While it's not automatic, being a Black or Latino preservice teacher of color is certainly an important factor toward enhanced multicultural awareness. More and more studies are showing this across different contexts.
-Angela
Study: Black, Latino preservice teachers demonstrate more multicultural awareness
Dive Brief:
- Districts looking to hire teachers who have the skills to work with an increasingly diverse student population might want to begin recruiting young people working in summer camps, after-school programs and other community organizations that serve black, Latino and other minority children, a new study published in the Journal of Teacher Education suggests.
- In a survey of almost 2,500 undergraduates and graduate students enrolled in a teacher preparation program, New York University researchers examined the future educators’ multicultural beliefs, looking specifically at whether race, ethnicity, education and past experience working with diverse children and youth affects whether a preservice teacher is more comfortable with and sensitive toward cultural diversity issues in the classroom. Master teachers also observed about 60% of the study participants while they were student teaching.
- Black and Latino preservice teachers reported more multicultural beliefs than their white counterparts, while Asian participants in the study were the least multiculturally aware, the researchers found. “It is possible that Asian American student teachers believe that multicultural education, like other discourses on race that make little mention of Asian Americans, does not include or embrace their identities,” Hua-Yu Sebastian Cherng, the lead author of the study and a professor of international education, said in a press release.
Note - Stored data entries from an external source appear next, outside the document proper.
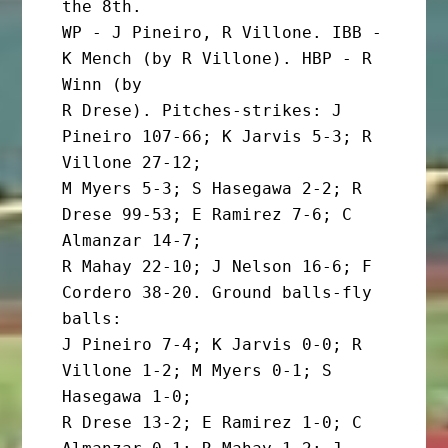
the 8th.

WP - J Pineiro, R Villone. IBB - 
K Mench (by R Villone). HBP - R 
Winn (by

R Drese). Pitches-strikes: J 
Pineiro 107-66; K Jarvis 5-3; R 
Villone 27-12;

M Myers 5-3; S Hasegawa 2-2; R 
Drese 99-53; E Ramirez 7-6; C 
Almanzar 14-7;

R Mahay 22-10; J Nelson 16-6; F 
Cordero 38-20. Ground balls-fly 
balls:

J Pineiro 7-4; K Jarvis 0-0; R 
Villone 1-2; M Myers 0-1; S 
Hasegawa 1-0;

R Drese 13-2; E Ramirez 1-0; C 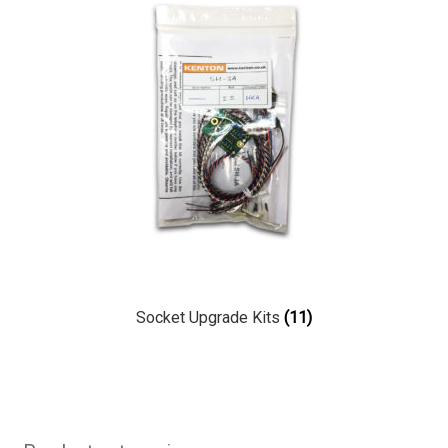
Socket Upgrade Kits
(11)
Research continues to point to how the black and Latino students are affected by attending schools in which the teacher workforce is predominantly white. A study released earlier this year, for example, showed that when low-income black students have at least one black teacher in the elementary grades, they are significantly more likely to graduate from high school. Other research shows that black teachers are more likely to refer black students for gifted and talented programs, and that when students of color have teachers of the same race, they perceive teachers to be more caring and are happier and more motivated in class.
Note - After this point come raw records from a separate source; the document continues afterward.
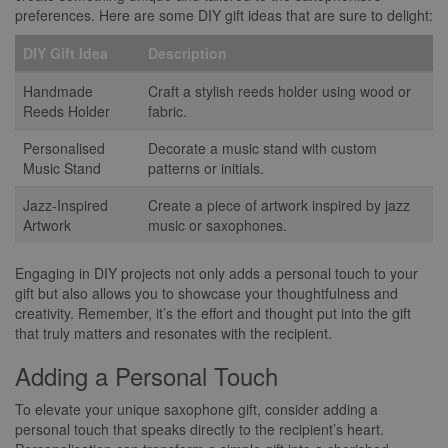
preferences. Here are some DIY gift ideas that are sure to delight:
DIY Gift Idea
Description
Handmade
Craft a stylish reeds holder using wood or
Reeds Holder
fabric.
Personalised
Decorate a music stand with custom
Music Stand
patterns or initials.
Jazz-Inspired
Create a piece of artwork inspired by jazz
Artwork
music or saxophones.
Engaging in DIY projects not only adds a personal touch to your
gift but also allows you to showcase your thoughtfulness and
creativity. Remember, it’s the effort and thought put into the gift
that truly matters and resonates with the recipient.
Adding a Personal Touch
To elevate your unique saxophone gift, consider adding a
personal touch that speaks directly to the recipient’s heart.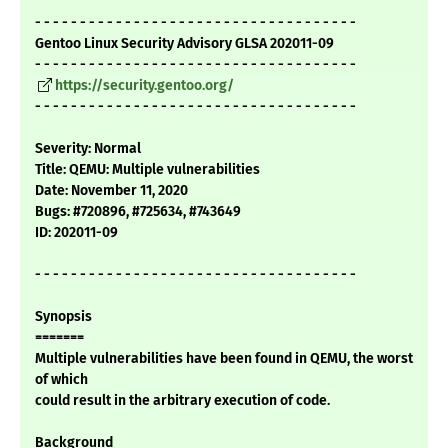
- - - - - - - - - - - - - - - - - - - - - - - - - - - - - - - - - - - -
Gentoo Linux Security Advisory GLSA 202011-09
- - - - - - - - - - - - - - - - - - - - - - - - - - - - - - - - - - - -
https://security.gentoo.org/
- - - - - - - - - - - - - - - - - - - - - - - - - - - - - - - - - - - -
Severity: Normal
Title: QEMU: Multiple vulnerabilities
Date: November 11, 2020
Bugs: #720896, #725634, #743649
ID: 202011-09
- - - - - - - - - - - - - - - - - - - - - - - - - - - - - - - - - - - -
Synopsis
=======
Multiple vulnerabilities have been found in QEMU, the worst
of which
could result in the arbitrary execution of code.
Background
Recruiting more teachers of color, however, can take years, which suggests that schools also need to provide professional development to current teachers on working with diverse populations and creating what Cherng referred to as "inclusive classroom environments."
Partnerships between schools and universities can also build future teachers’ multicultural awareness when they have opportunities to tutor or volunteer in public schools serving a diverse population. At the University of California, San Diego, for example, the Partners at Learning program places undergraduate students in schools to work as tutors and mentors with “underrepresented and underserved” students in PreK through 12th grade. Bringing diverse college students and other volunteers into classrooms can also expose students of color to role models who have similar cultural backgrounds even if their teacher is not of the same race.